Can Siri read lips? Apple believes it’s possible

Photo credit: Tada Images / Shutterstock.

Siri, Apple’s virtual assistant, continues to evolve and improve. Over the years, Siri has become better at accurately understanding voice commands, even in noisy surroundings. But what if Siri could also read people’s lips?

A recent patent application from Apple suggests that this may be a future capability of Siri. The patent application describes a system that would utilize a camera to track the movements of a person’s lips and then use artificial intelligence to translate those movements into words.

Using Motion Sensing for Keyword Detection

Apple acknowledges the limitations of current speech recognition technologies like Siri. Other sensors that rely on voice monitoring consume significant battery life and computing power and can be affected by background noise. In this proposed system, the smartphone camera would not be used for lip-reading. Instead, the device’s motion sensors would capture movements made by the user’s lips, neck, or head, and the program would analyze the data to determine if they correspond to human speech. The patent application is titled “Keyword Detection Using Motion Sensing.”

(Image credit)

The patent suggests that these sensors could be integrated with accelerometers and gyroscopes, which are less susceptible to interference than microphones. According to the patent, this motion-detecting technology could be incorporated into AirPods or even “smart glasses,” with the data transmitted to the user’s iPhone. The system would be capable of detecting even subtle facial, neck, or head movements. Although Apple’s ambitions for smart glasses have diminished, the company still has high expectations for its Vision Pro headset.

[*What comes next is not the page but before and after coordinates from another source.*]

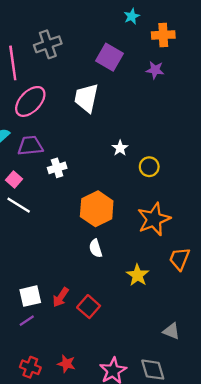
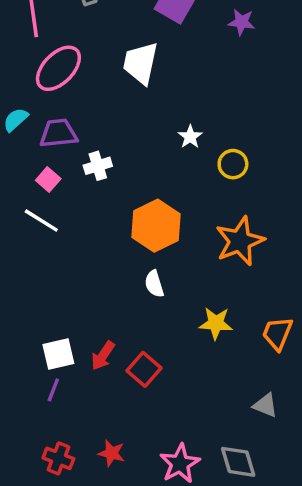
pink square: (14, 180) -> (48, 179), moved
orange trapezoid: (180, 259) -> (277, 333), moved
yellow star: (138, 275) -> (216, 323), turned -30
purple line: (27, 321) -> (53, 390), turned -35

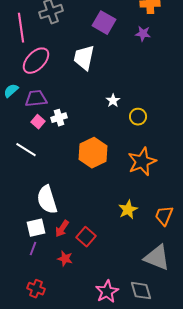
pink square: (48, 179) -> (38, 122), moved
white semicircle: (154, 284) -> (47, 200), moved, size x1.8
yellow star: (216, 323) -> (128, 210), turned -30
gray triangle: (265, 405) -> (157, 258), size x1.8
red star: (111, 453) -> (65, 259), moved

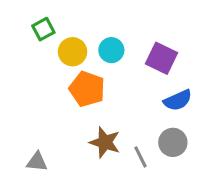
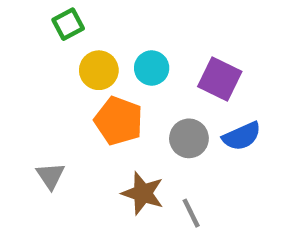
green square: (43, 29) -> (68, 24), moved
gray circle: (173, 142) -> (189, 138), moved
gray triangle: (37, 162) -> (50, 176), moved, turned 50

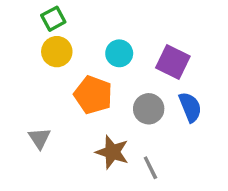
yellow circle: (99, 70) -> (57, 52), moved
blue semicircle: (242, 136) -> (190, 107), turned -88

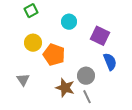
yellow circle: (57, 52) -> (33, 43), moved
cyan circle: (119, 53) -> (69, 22), moved
gray circle: (149, 109) -> (86, 76), moved

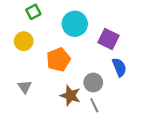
cyan circle: (69, 22) -> (75, 24), size x1.5
yellow circle: (33, 43) -> (24, 41), moved
orange pentagon: (54, 55) -> (58, 60), turned 30

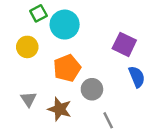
cyan circle: (75, 24) -> (65, 25), moved
gray circle: (93, 82) -> (92, 89), moved
brown star: (70, 96) -> (60, 109), moved

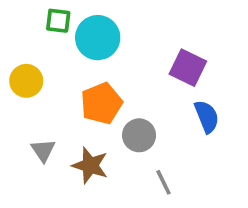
green square: (38, 13) -> (58, 21), turned 35
yellow circle: (27, 47) -> (26, 81), moved

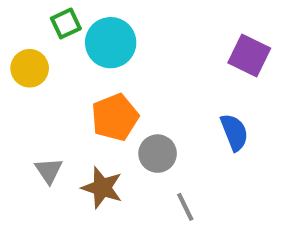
green square: (58, 21) -> (66, 23), turned -32
purple square: (188, 68) -> (249, 55), moved
yellow circle: (26, 81) -> (30, 68), moved

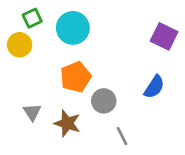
green square: (66, 23) -> (32, 18), moved
blue semicircle: (234, 132) -> (154, 87), turned 55

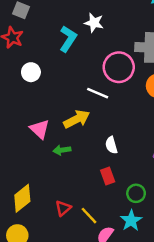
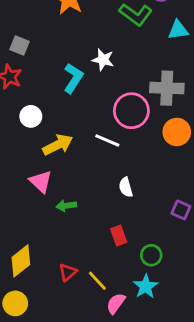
yellow arrow: (77, 119) -> (58, 145), moved
white semicircle: (111, 145) -> (126, 187), moved

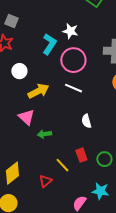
pink circle: (131, 111) -> (73, 60), moved
green circle: (151, 255) -> (104, 159), moved
yellow line: (97, 281) -> (62, 165), moved
cyan star: (146, 286) -> (100, 191), turned -30

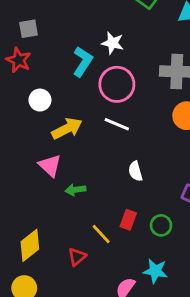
gray square: (11, 21) -> (29, 29), turned -32
red rectangle: (81, 155) -> (128, 220), turned 40

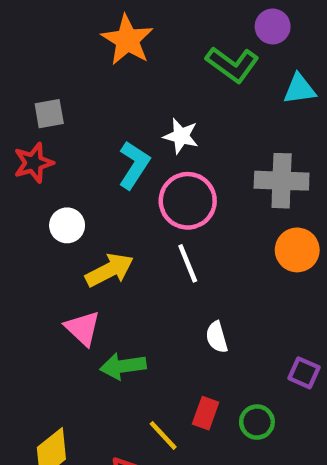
red star: (19, 60) -> (34, 163), turned 30
white line: (117, 124) -> (188, 263), turned 45
green arrow: (76, 190) -> (123, 366), size x1.4

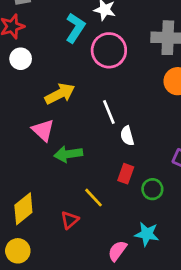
white circle: (67, 225) -> (21, 59), moved
white line: (188, 263) -> (109, 112), moved
red rectangle: (206, 413) -> (126, 174), moved

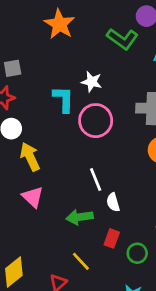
cyan L-shape: (75, 28) -> (63, 99), turned -32
yellow arrow: (60, 94) -> (30, 157), moved, turned -88
green arrow: (68, 154) -> (80, 217), moved

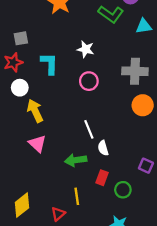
cyan L-shape: (63, 99) -> (49, 64), moved
pink circle: (96, 121) -> (89, 81), size x0.7
yellow line: (81, 261) -> (77, 196), turned 35

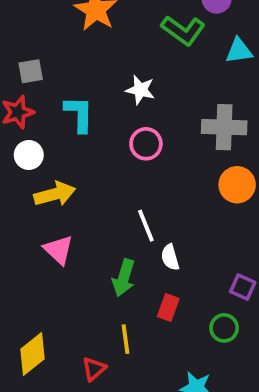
yellow arrow: (35, 111) -> (55, 194), turned 100
green arrow: (76, 160) -> (124, 278), turned -65
green circle: (123, 190) -> (224, 328), moved

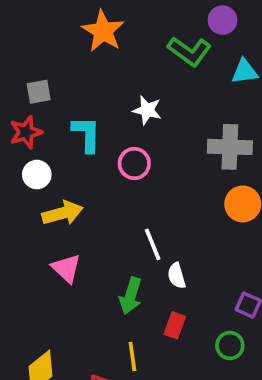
pink circle: (146, 144) -> (134, 163), moved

While the patent application does not indicate when or if Apple plans to introduce this technology to the market, it showcases Apple’s ongoing quest for enhancing Siri’s capabilities.

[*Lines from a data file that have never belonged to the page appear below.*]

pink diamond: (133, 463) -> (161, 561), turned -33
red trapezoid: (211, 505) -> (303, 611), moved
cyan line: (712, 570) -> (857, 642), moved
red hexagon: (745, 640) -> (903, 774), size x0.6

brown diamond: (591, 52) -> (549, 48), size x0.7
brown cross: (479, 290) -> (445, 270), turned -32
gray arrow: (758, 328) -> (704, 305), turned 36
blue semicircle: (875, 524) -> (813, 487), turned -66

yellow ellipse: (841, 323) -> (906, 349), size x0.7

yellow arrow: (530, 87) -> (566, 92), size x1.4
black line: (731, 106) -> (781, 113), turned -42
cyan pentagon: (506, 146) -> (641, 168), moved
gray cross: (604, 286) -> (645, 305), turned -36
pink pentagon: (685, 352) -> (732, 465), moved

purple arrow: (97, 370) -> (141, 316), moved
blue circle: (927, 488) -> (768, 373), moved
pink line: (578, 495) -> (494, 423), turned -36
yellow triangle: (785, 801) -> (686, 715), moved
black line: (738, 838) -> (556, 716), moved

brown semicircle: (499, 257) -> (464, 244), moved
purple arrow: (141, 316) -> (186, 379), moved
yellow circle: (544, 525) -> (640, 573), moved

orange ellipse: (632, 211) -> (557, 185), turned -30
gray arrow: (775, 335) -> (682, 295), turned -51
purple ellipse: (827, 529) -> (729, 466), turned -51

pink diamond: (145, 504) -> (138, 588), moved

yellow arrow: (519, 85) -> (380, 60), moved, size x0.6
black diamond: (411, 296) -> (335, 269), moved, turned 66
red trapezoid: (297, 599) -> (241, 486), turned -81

There are several potential benefits to a lip-reading Siri. Firstly, it would enable Siri to understand individuals even when they are wearing masks or in noisy environments. This would be particularly useful in situations where speaking is challenging, such as in crowded rooms or while driving. Additionally, lip-reading Siri could enhance the accuracy of Siri’s voice recognition. By observing lip movements, the AI could better interpret what someone is saying.

However, there are also challenges to overcome before lip-reading Siri can be fully realized. One challenge is the inherent inaccuracy of lip reading since there are various ways to pronounce the same word. Another challenge is the difficulty of lip reading in noisy surroundings, as the AI would need to differentiate lip movements from background noise flawlessly.